Ars Electronica kooperiert mit CERN

Am 31. August beginnt in Linz die Ars Electronica und - sozusagen als Präludium zum Festival - wird am 4. August 2011 die Ausstellung "Origin - Die Erforschung des Urknalls" eröffnet. Das Ars Electronica Center verlässt damit sein angestammtes Terrain und begibt sich in die Welt der Kernforschung - mit einem prominenten Partner: dem Schweizer Forschungszentrum CERN.

Das Ars Electronica Center ist damit als erste österreichische Kulturinstitution Teil eines renommierten Quintetts, zu dem unter anderem auch das Opernhaus von Lyon und die Züricher Kunsthalle gehören. Statt Protonen und Neutronen werden in Linz also künftig Physik und Kunst kollidieren. Und in der "Origin"-Ausstellung werden erste Fragen beantwortet, zum Beispiel: Was passiert im Teilchenbeschleuniger und warum sind so riesige Räume und Maschinen nötig, um dem Universum auf den Grund zu gehen?

Kulturjournal, 04.08.2011

"Ab heute gibt es eine Kulturpolitik im CERN, die Ars Electronica ist der erste Partner", verkündete der gebürtige Grazer Wissenschaftler Michael Doser, der seit Jahren in der europäischen Organisation für Kernforschung arbeitet. Das sei ein Versuch, einen Dialog aufzubauen, die Neugierde auf das Universum auf eine andere Art darzustellen. Die Ausstellung sei ein sichtbarer Startpunkt für eine Freundschaft und auf ein paar Dinge beschränkt, so Ars-Electronica-Leiter Gerfried Stocker.

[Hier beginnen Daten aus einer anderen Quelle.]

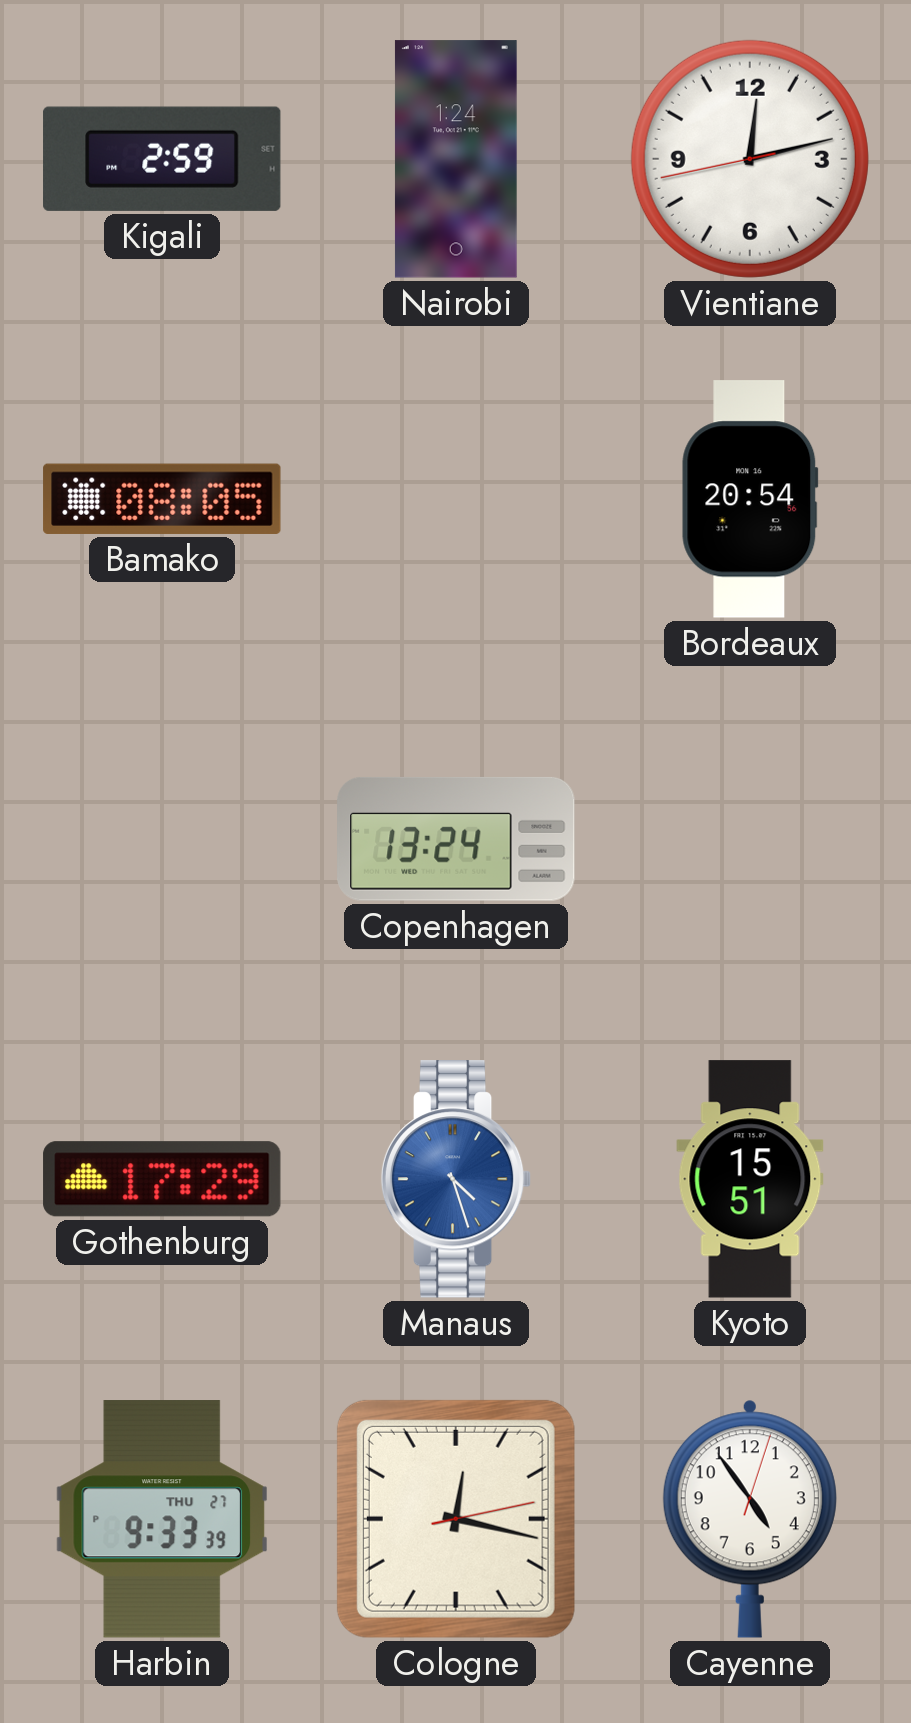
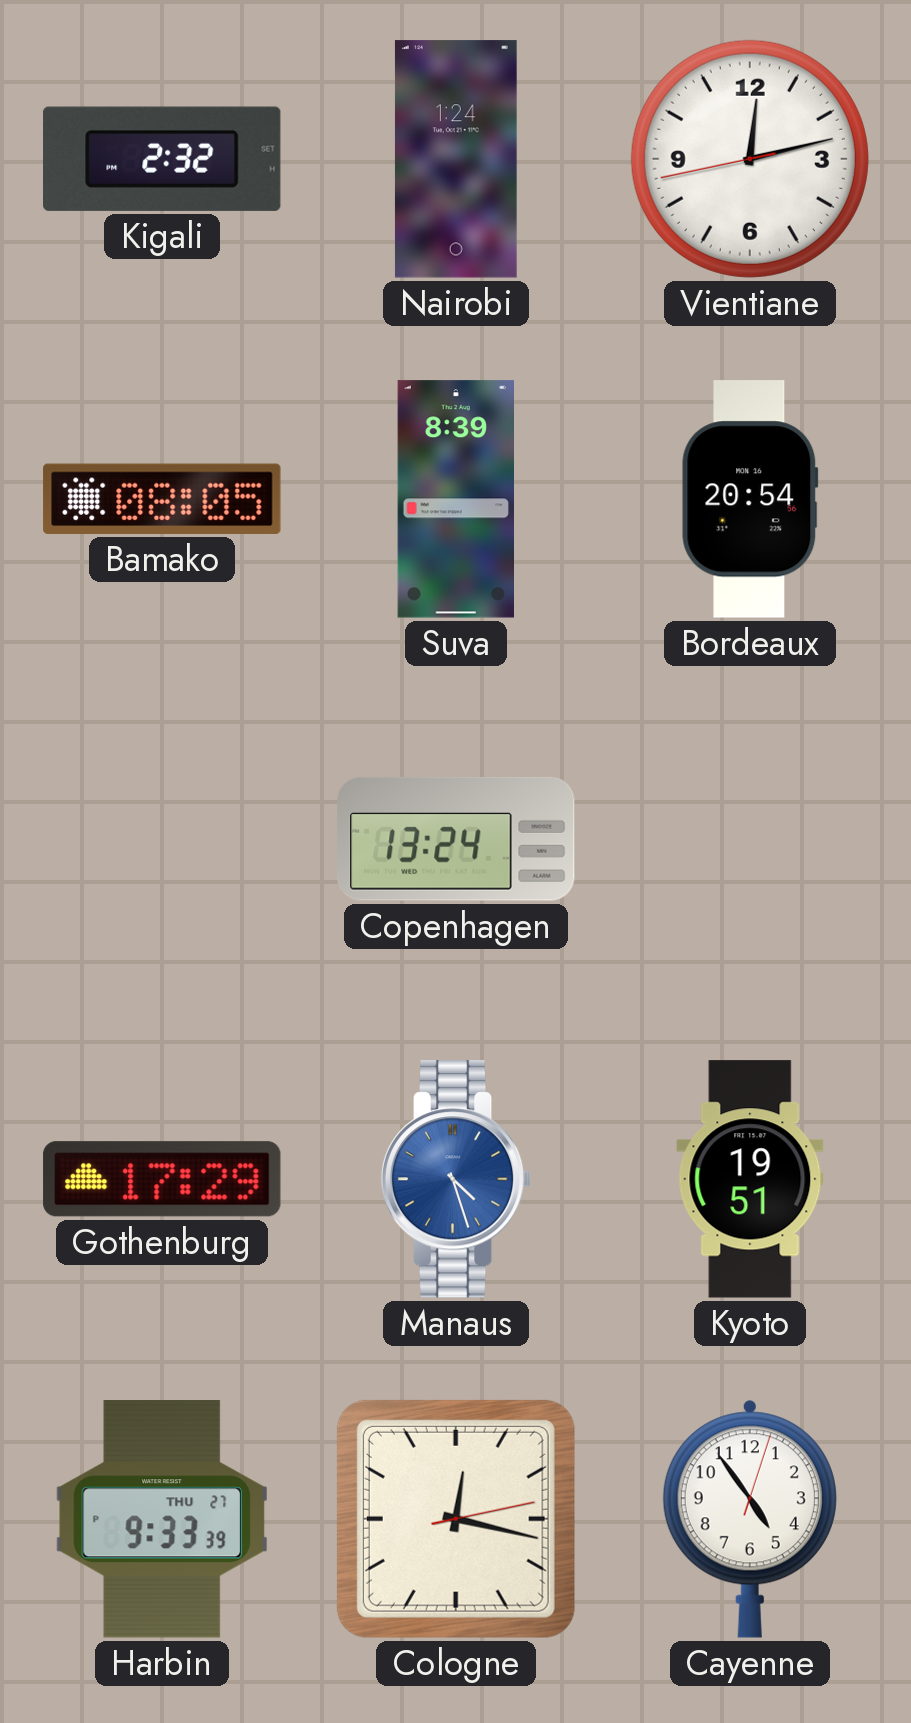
Kigali: 2:59 -> 2:32
Suva: none -> 8:39
Kyoto: 15:51 -> 19:51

Was das CERN überhaupt ist, was die wesentlichen Forschungsziele sind und welche Projekte gerade dort laufen, zeigt "Origin". 10.000 Menschen arbeiten in dem Kernforschungszentrum, das ein Jahresbudget von einer Mrd. Franken (907 Mio. Euro) hat. Eine Zeittafel führt vom Urknall bis zum Teilchenbeschleuniger im Jahr 2008. Mit Experimenten an dieser wohl bekanntesten Maschine der Organisation möchten die Wissenschaftler das Higgs-Teilchen, das eine große Bedeutung beim Aufbau des Universums haben soll, in der Praxis nachweisen. Gelingt es nicht, muss das derzeit gültige Standardmodell der Teilchenphysik - im AEC an einer Schautafel dargestellt - in Zweifel gezogen werden.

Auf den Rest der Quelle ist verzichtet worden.